Because the pacemaker system is involved in several of the box jellyfish behaviours it seems to be the ideal system to investigate how the visual input influences these behaviours. Among other things, it offers the possibility to examine if parts of the rhopalial nervous system integrate information from several eye types or if the modulations of the pacemaker are governed by a single eye type only. In the present study we examine the visual control of the swim pacemaker of the Caribbean box jellyfish T. cystophora. We record the pacemaker signals while stimulating one eye at a time with white light of a range of different intensities. The results demonstrate that stimulating the upper lens eye (ULE), the pit eyes (PE) or the neuropil (NP) has similar effects whereas stimulation of the lower lens eye (LLE) has the opposite effect.

Adult medusae (7-9 mm in bell diameter) of Tripedalia cystophora Conant 1897 were obtained from our cultures at the University of Copenhagen, Denmark. In the cultures the medusae are kept in a 200 l tank with circulating seawater at 25‰ and about 28°C and fed SELCO (INVE Technologies, Dendermonde, Belgium)-enriched Artemia daily. They reach adult size in 2-3 months.

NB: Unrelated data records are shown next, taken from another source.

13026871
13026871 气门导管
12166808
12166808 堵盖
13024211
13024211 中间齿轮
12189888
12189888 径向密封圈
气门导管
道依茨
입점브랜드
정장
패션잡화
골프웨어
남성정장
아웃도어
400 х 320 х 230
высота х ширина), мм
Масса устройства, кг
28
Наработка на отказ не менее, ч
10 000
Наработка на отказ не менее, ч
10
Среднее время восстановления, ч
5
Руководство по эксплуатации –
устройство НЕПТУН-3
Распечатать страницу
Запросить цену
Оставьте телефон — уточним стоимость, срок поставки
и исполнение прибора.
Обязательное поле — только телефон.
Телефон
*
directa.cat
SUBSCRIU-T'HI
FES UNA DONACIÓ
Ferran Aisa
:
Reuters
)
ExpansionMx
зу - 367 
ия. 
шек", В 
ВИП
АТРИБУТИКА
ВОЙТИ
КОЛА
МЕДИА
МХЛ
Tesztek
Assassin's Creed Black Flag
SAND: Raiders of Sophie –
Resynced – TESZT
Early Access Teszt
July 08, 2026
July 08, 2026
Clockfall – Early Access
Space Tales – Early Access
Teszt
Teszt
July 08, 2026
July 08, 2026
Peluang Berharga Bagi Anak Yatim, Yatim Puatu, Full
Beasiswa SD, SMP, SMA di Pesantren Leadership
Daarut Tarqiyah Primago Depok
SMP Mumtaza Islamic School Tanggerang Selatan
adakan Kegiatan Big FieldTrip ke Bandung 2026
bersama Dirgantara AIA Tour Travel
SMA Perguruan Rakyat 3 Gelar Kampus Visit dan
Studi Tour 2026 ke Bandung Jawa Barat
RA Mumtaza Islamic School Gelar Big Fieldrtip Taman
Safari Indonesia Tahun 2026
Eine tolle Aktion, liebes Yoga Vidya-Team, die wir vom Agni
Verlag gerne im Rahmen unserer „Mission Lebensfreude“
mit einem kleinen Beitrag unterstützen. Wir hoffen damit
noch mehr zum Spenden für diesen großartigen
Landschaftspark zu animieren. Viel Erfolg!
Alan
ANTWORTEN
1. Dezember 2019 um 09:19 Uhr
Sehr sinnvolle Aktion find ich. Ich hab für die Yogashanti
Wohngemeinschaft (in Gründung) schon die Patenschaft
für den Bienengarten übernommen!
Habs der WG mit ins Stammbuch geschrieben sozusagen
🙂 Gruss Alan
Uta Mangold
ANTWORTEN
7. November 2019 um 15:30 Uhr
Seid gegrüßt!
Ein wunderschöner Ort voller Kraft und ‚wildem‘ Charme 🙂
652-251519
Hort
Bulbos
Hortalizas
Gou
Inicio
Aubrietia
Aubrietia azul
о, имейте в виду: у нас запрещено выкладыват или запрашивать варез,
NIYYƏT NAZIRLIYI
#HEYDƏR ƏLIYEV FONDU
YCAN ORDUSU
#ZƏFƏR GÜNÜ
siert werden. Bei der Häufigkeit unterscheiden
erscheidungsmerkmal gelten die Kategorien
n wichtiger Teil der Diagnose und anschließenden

A rhopalium was cut off approximately midway along the stalk with a pair of fine scissors and transferred using a pipette to a small Petri dish containing seawater. The seawater was kept at a temperature of 28±0.5 deg. using a Peltier element. In the Petri dish the rhopalium was held by a micropipette at the area of the crystal, which allowed for orienting the rhopalium such that there was access to all four eye types. Under a dissection microscope a glass suction electrode [for electrode details, see Derby (Derby, 1995)] was applied to the cut surface of the rhopalial stalk in the area of the epidermal nerve. The suction electrode was moved around until the regular activity pattern of the pacemaker was seen where after the rhopalium was left to dark adapt for 3 min.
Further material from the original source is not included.